COMMENTARY: JetBlue Customer Bill of Rights and the ‘Good’ Disaster
Issue: JetBlue Strands Thousands, Creates Customer Bill of Rights
Commentary by: David Vinjamuri
Watching the media this week, one might think JetBlue is going the way of most of the legacy carriers - becoming a haven for bad customer service and employee discontent. This advertising blog believes that the disaster for JetBlue may instead save the company. Here’s why:
Last week was by all accounts the worst week in the seven year history of JetBlue. The company which has long been a media and Wall Street favorite dismayed consumers, investors and management last week. Jetblue stranded thousands of flyers in a cascading series of flight cancellations apparently caused by poor management decisions around an ice storm in New York on Valentine’s Day. The worst complaints against the airline from disgruntled customers centered around planes that were kept on the runway for up to 11 hours with overflowing toilets and without food as well as swamped customer lines and an apparent lack of a system to reschedule thousands of flight crews during a major weather event.

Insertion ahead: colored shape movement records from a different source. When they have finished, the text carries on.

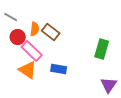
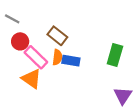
orange semicircle: (35, 29) -> (57, 57), moved
blue rectangle: (59, 69) -> (71, 61), moved

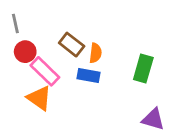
gray line: (12, 19) -> (15, 23), turned 49
orange semicircle: (57, 57) -> (96, 53), moved
purple triangle: (123, 96) -> (153, 119), turned -48

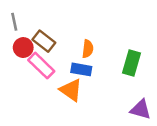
brown rectangle: (72, 45) -> (44, 41), moved
orange triangle: (39, 98) -> (71, 90), moved

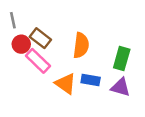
orange semicircle: (88, 49) -> (81, 45), size x1.5
blue rectangle: (81, 69) -> (91, 80), moved
purple triangle: (141, 109) -> (120, 87), moved

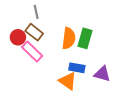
gray line: (13, 20) -> (36, 12), moved
green rectangle: (122, 58) -> (85, 38), moved
orange triangle: (65, 84) -> (68, 81), moved

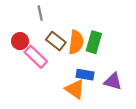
brown rectangle: (34, 32) -> (56, 41), moved

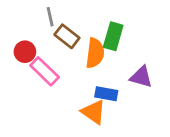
brown rectangle: (56, 41) -> (67, 36), moved
green rectangle: (94, 42) -> (113, 36), moved
purple triangle: (113, 81) -> (141, 77), moved

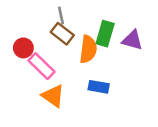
gray line: (50, 17) -> (61, 15), moved
purple triangle: (141, 77) -> (132, 40), moved
orange triangle: (94, 112) -> (53, 96), moved

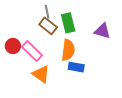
green rectangle: (105, 34) -> (68, 23), moved, turned -30
red circle: (23, 48) -> (13, 46), moved
orange semicircle: (88, 49) -> (68, 50), moved

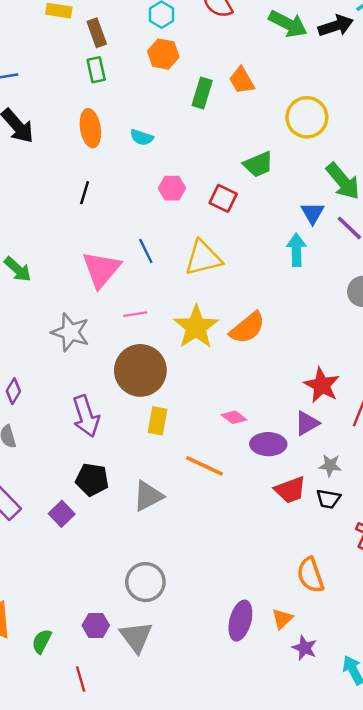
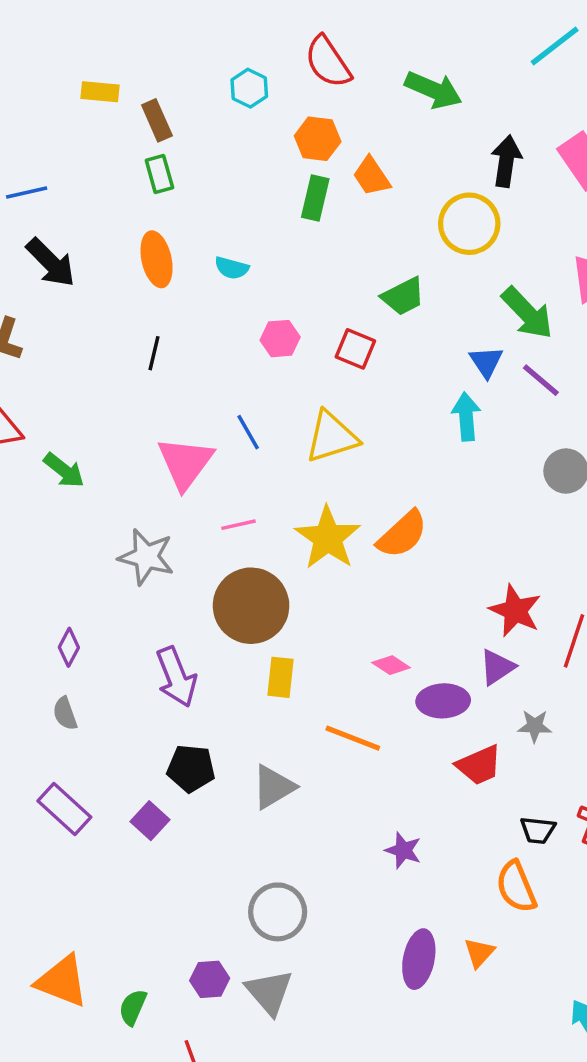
black arrow: (336, 26) -> (506, 161), moved, turned -60
orange hexagon: (163, 54) -> (318, 139), moved
black trapezoid: (328, 499) -> (538, 830), moved
purple star: (305, 648) -> (403, 850), moved

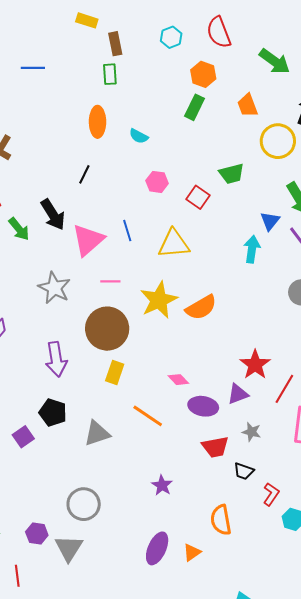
orange trapezoid: (371, 176) -> (248, 105), moved
black arrow: (51, 263) -> (53, 215), moved
black trapezoid: (538, 830) -> (244, 471), moved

JetBlue CEO David Neeleman who has been in the media spotlight all week today detailed a new “Customer Bill of Rights” which he believes will move JetBlue to the front of the industry in crisis management and consumer responsiveness. The JetBlue Customer Bill of Rights includes the following:
- Notifications - JetBlue promises to give customers prior information when it learns of delays, cancellations or diversions and their true causes.
- Cancellations - If JetBlue cancels a flight more than 12 hours in advance, customers can opt for a full refund instead of rebooking. If JetBlue cancels within 12 hours, customers get a roundtrip voucher as well as rebooking.
- Departure Delay Compensation - (For “controllable irregularities”) JetBlue will give customers $25 vouchers for 1-2 hour departure delays, $50 vouchers for 2-4 hour delays, 1-way flight travel vouchers for 4-6 hour delays and roundtrip flight vouchers (for the amount paid for the delayed trip) for delays of six or more hours.
- Denied Boarding Compensation - JetBlue will pay customers $1,000 for denied boarding
- Ground Delay Compensation - JetBlue will give customers who experience an arrival ground delay compensation identical to the #3 above. JetBlue will give customer who experience an uncontrollable (i.e. weather or air traffic) departure delay $100 for 3-4 hour delays and roundtrip travel vouchers for longer delays.
This ‘Bill of Rights’ is a huge step forward in an industry which seems intent on doing the minimum for the consumer at all times. Firstly, it treats the customers time as something of value - a concept no other airline currently embraces. Secondly it seeks to set up a direct value trade for unexpected wastes of the customers time. Third, it addresses the awful industry practice of overbooking in a way that is certain to satisfy customers and deter over-ambitious airline revenue management programmers. Finally, it shows that JetBlue is taking responsibility for the mess it made last week and owning up to some of the bigger flaws not just in its sub-industry-grade performance last week but in the state of the industry at large.
This is a blessing at a time when JetBlue needed one. It may be exaggeration to say the bloom was off the rose at JetBlue, but increasing departure delays, soaring fairs and more consumer complaints last year opened the question of whether JetBlue could stay special as it became a large, mainstream carrier. Just as with the frog who will sit in a pot of water as it is slowly raised to a boil, JetBlue seemed indifferent to these individual issues because it could not perceive the entirety of the effect on the consumer experience viewed from the outside.
The New York ice storm and the weaknesses it revealed in the command and control systems at JetBlue as well as training gaps were akin to dipping the frog in boiling water from the outset - JetBlue now seems intent on jumping out of the pot.
To be sure, the performance has not been perfect. JetBlue CEO David Neeleman seems harried and unfocused in his video message to consumers. Some of his media performances were good but in others he seemed defensive and vague, as in his call-in session on NPR. CEO’s ought to be taught that every good media appearance during a crisis begins with a specific act of contrition - you need to state exactly what your company did wrong and what the effect was on consumers. This shows that the company is taking responsibility and that the CEO has empathy for the consumer. Then the CEO must explain what mistakes the company made beyond weather and uncontrollable events and detail a plan of action. Only then can the CEO get into the nitty gritty of arguing over whether the government should step in with regulatory action or what compensation consumers should receive.
On the whole, though, we think JetBlue has taken an important step forward. Other media darlings should examine themselves in the cold light of day to see if they are still fulfilling the brand promise. If they don’t, a JetBlue disaster may be their worst nightmare - and their only chance for redemption.


March 14th, 2007 at 2:23 pm
Great article - I agree that Jetblue makes a significant step forward with the charter. As you state, the airline is the first to recognize the value of consumer’s time by paying them back for lost time - finally! I have been frustrated of airlines reaction on more than one occasion and I hope Jetblue’s charter becomes the norm. Of note through is that the weather is not “controllable” - there will therefore not be any compension for delays due to a storm for example.